Looking for a simple, healthy, and delicious salad that you’ll actually want to eat? This roasted aubergine salad with red pepper, grains, mint, and a creamy tahini-yoghurt dressing ticks all the boxes. It’s filling, packed with flavour, and ideal for meal prep or weeknight dinners. Whether you serve it warm or enjoy it straight from the fridge, this dish is satisfying and easy to make.
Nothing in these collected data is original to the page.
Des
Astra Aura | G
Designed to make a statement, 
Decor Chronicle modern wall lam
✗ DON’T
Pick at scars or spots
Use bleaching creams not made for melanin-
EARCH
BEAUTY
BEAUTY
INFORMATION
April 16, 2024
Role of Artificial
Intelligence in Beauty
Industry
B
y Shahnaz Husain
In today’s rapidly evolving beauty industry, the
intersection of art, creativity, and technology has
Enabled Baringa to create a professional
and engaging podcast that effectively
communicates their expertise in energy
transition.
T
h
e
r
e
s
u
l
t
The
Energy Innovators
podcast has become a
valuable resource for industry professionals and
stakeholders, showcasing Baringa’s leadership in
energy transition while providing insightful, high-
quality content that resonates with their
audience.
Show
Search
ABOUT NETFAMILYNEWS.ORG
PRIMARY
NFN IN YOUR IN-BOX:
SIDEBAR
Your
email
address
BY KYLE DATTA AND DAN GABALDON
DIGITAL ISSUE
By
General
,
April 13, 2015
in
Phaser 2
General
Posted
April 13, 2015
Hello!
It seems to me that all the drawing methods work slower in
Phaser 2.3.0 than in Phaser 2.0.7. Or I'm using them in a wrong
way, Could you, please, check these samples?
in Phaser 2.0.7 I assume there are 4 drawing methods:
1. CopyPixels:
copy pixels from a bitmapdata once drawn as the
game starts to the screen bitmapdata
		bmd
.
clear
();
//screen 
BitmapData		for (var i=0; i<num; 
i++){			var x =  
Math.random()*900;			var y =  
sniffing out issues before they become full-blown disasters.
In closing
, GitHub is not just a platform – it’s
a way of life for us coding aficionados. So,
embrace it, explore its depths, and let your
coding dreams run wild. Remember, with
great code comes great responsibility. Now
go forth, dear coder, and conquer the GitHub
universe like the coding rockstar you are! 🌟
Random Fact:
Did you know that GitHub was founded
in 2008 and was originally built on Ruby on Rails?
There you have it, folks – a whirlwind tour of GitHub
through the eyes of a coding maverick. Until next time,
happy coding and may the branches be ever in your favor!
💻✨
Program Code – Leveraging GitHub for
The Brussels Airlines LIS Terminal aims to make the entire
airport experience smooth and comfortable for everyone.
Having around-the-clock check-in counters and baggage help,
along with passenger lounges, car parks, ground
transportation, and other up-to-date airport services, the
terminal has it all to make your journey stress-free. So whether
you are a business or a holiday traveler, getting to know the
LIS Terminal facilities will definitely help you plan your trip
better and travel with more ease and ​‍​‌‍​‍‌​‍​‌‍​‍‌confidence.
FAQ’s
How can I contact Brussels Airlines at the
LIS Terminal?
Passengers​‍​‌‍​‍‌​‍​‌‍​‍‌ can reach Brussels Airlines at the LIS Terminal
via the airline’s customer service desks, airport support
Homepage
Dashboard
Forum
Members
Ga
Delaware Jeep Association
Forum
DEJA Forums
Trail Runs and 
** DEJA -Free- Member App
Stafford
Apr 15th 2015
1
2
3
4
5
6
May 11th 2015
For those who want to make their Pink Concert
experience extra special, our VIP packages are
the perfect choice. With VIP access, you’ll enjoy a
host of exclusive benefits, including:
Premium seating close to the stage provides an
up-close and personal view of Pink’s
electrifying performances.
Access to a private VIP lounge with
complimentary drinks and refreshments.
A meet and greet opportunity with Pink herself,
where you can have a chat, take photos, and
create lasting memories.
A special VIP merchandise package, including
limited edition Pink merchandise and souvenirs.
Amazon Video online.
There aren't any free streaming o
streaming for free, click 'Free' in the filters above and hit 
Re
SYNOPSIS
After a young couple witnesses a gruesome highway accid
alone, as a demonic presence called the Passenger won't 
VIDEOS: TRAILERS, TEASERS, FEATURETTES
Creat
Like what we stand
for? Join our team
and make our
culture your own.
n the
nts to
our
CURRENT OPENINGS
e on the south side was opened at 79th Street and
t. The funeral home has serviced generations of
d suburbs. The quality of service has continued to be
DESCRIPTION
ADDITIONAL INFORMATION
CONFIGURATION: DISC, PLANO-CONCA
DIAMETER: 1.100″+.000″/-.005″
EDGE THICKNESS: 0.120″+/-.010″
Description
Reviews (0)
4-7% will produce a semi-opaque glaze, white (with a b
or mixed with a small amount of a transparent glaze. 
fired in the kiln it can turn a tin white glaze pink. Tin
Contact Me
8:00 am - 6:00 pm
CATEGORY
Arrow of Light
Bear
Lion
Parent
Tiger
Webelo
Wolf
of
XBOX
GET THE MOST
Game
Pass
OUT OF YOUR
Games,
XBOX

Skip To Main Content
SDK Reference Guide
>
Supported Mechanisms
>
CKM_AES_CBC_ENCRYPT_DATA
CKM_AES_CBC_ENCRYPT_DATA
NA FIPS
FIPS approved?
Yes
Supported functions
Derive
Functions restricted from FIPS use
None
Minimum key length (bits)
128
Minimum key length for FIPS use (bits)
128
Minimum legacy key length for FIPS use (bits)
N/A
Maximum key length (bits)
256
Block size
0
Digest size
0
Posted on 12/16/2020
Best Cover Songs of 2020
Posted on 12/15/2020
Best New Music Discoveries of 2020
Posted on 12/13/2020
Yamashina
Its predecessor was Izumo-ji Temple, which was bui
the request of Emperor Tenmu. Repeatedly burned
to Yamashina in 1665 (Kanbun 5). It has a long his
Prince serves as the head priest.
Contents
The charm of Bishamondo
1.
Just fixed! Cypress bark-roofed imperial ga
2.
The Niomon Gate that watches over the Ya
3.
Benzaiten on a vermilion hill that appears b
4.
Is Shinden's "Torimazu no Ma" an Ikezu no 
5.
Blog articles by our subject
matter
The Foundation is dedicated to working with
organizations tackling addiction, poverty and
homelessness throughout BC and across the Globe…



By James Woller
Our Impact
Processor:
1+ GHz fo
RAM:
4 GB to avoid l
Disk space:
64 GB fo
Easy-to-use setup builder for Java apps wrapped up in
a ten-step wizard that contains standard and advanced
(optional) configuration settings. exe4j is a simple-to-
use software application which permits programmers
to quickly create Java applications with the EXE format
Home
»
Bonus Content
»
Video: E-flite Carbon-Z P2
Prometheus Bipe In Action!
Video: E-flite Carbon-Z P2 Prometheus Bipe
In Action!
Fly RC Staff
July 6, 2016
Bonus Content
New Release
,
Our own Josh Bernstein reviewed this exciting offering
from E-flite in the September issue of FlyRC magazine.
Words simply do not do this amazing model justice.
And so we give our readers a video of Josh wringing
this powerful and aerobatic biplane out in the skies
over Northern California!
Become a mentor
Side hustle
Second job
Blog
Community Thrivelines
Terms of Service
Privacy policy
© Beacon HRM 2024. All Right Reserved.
The star of this salad is the roasted aubergine. When baked, aubergine becomes tender and rich, soaking up flavour from the olive oil and seasoning. Paired with jarred red peppers and a mix of fibre-rich grains like red rice and quinoa, it creates a nourishing base full of texture and taste. The crunchy pistachios add contrast, while the fresh mint brings everything to life with its bright, cooling flavour.
What really brings this roasted aubergine salad together is the dressing. Made with thick yoghurt, tahini, olive oil, honey, and a touch of salt, it’s light, creamy, and naturally tangy. Best of all, it comes together in under a minute and elevates the whole dish.
This salad is not only gut-friendly and high in fibre, but it’s also quick to prepare, requiring minimal equipment. It stores well in the fridge and is great for packed lunches or easy dinners. If you’re looking for a healthy, balanced, and delicious salad that’s anything but boring, this roasted aubergine salad is one to look forward to.

Serve With
Serve this salad alongside grilled chicken Sweet Chilli Chicken Skewers or fish Crusted Fish, for a balanced meal. Or enjoy it as a light lunch with crusty bread Easy No Knead Bread
Tips
- Even Roasting: Cut the aubergine into consistent strips to ensure they cook evenly and get nicely caramelised in the oven.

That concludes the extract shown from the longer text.